Sharing :: David E. Jackson :: The Thought Process

September 21, 2010 | • Philosophy • Resources

Friend and colleague, David E Jackson, has recently published this video on his blog about his thought process behind a recent conceptual shoot.

As you are starting on your photographic journey many of your questions will be dealing with cameras and lenses and their settings. What lights were used and with what modifiers. What photoshop actions were used. Etc. Then the day will come when cameras, lenses, lights and all of their settings don’t mean a damn thing to you any more. What you want to know from other photographers is what was the thought process behind a certain photo or series of photos. Dave does a good job breaking that down. Watch the video to hear how he thinks… not which aperture he used.

I’ve been saying for a long time that Dave is “one to watch” and this recent shoot of his only confirms that. Check out his blog for photos and more BTS action for this shoot. Great jorb homestar!

Cheers, Zack




Discussion

  • Yossi said on September 21, 2010

    Hey Zack,
    I know, its not related to this great post -
    Would you be so kind giving us a short tutorial on how you make those “Usedfilm” embedding on all of your great shoots ?
    I’ve tried to, but it looks so bad, you some how bending it on the photos ( some times like Tatoo’s, other times like advertisement on a wall )

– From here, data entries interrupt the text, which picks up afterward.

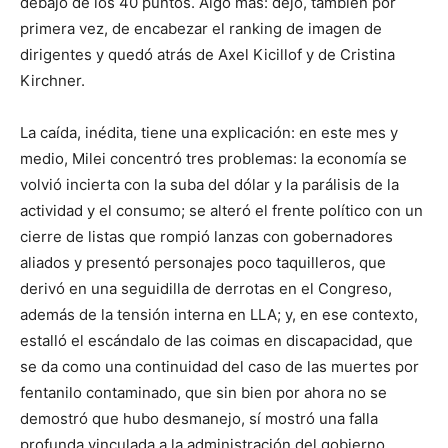
debajo de los 40 puntos. Algo más: dejó, también por
primera vez, de encabezar el ranking de imagen de
dirigentes y quedó atrás de Axel Kicillof y de Cristina
Kirchner.
La caída, inédita, tiene una explicación: en este mes y
medio, Milei concentró tres problemas: la economía se
volvió incierta con la suba del dólar y la parálisis de la
actividad y el consumo; se alteró el frente político con un
cierre de listas que rompió lanzas con gobernadores
aliados y presentó personajes poco taquilleros, que
derivó en una seguidilla de derrotas en el Congreso,
además de la tensión interna en LLA; y, en ese contexto,
estalló el escándalo de las coimas en discapacidad, que
se da como una continuidad del caso de las muertes por
fentanilo contaminado, que sin bien por ahora no se
demostró que hubo desmanejo, sí mostró una falla
profunda vinculada a la administración del gobierno.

    anyway, I will keep admire you (always) even if you’re totally ignore this comment :)

    Thanks, Yossi.

  • zack said on September 21, 2010

    @Yossi – I can do that at some point. It’s pretty easy.

  • William Beem said on September 21, 2010

    Very interesting. While it was starting, I wondered where he got all the cool circus stuff. Ah, that’s it. They made it.

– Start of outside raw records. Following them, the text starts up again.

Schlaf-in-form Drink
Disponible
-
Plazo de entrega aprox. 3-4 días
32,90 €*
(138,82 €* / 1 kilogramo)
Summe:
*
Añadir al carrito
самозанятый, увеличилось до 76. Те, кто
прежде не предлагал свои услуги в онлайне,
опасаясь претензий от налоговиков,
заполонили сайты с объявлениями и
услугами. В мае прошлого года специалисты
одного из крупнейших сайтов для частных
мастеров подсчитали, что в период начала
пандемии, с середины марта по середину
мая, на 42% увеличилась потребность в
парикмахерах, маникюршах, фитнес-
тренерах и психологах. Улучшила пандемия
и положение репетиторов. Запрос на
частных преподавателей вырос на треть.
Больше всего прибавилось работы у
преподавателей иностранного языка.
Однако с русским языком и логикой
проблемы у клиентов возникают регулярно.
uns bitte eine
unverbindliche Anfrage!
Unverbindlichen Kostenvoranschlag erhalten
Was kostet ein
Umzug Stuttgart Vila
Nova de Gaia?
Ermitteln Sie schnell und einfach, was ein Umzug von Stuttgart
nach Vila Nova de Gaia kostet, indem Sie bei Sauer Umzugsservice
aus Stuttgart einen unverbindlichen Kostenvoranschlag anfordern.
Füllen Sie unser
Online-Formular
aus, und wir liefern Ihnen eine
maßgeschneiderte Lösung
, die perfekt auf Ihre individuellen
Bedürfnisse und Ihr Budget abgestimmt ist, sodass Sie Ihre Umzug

    It’s cool to see how he had a vision and figured out how to make it work.

    One of the things I haven’t figured out is how to get space for a project like this. I don’t have a studio or the money to rent one, but I also don’t want that to be an excuse to stop me. It’s just one of those things where you gotta figure it out.

  • zack said on September 21, 2010

    @William – You’d be surprised how big of a space you can get for a weekend if you slip $50 to a parking manager at a parking deck. Seriously. If this is the kind of work you want to do you can find ways to make it work.

    Cheers,
    Zack

  • Rick Wenner said on September 21, 2010

    I’ve been following Dave’s work since your critique. It’s been great to watch him grow as an artist and develop his style over that time. This new series and behind the scenes info/video, I think, is probably his best work because of what you mentioned here…not asking about apertures, shutter speeds, lenses, etc. and really concentrating on concepts, thought process, and important details of a shoot like this. Congrats to Dave!

    Rick.

  • Neal said on September 21, 2010

    Both this video and the theccie one are very cool. It was great to hear the story from concept to end, thanx!

  • dan said on September 21, 2010

    The parking deck is a great idea. I’m going to try that, I’ll let you know how it goes over.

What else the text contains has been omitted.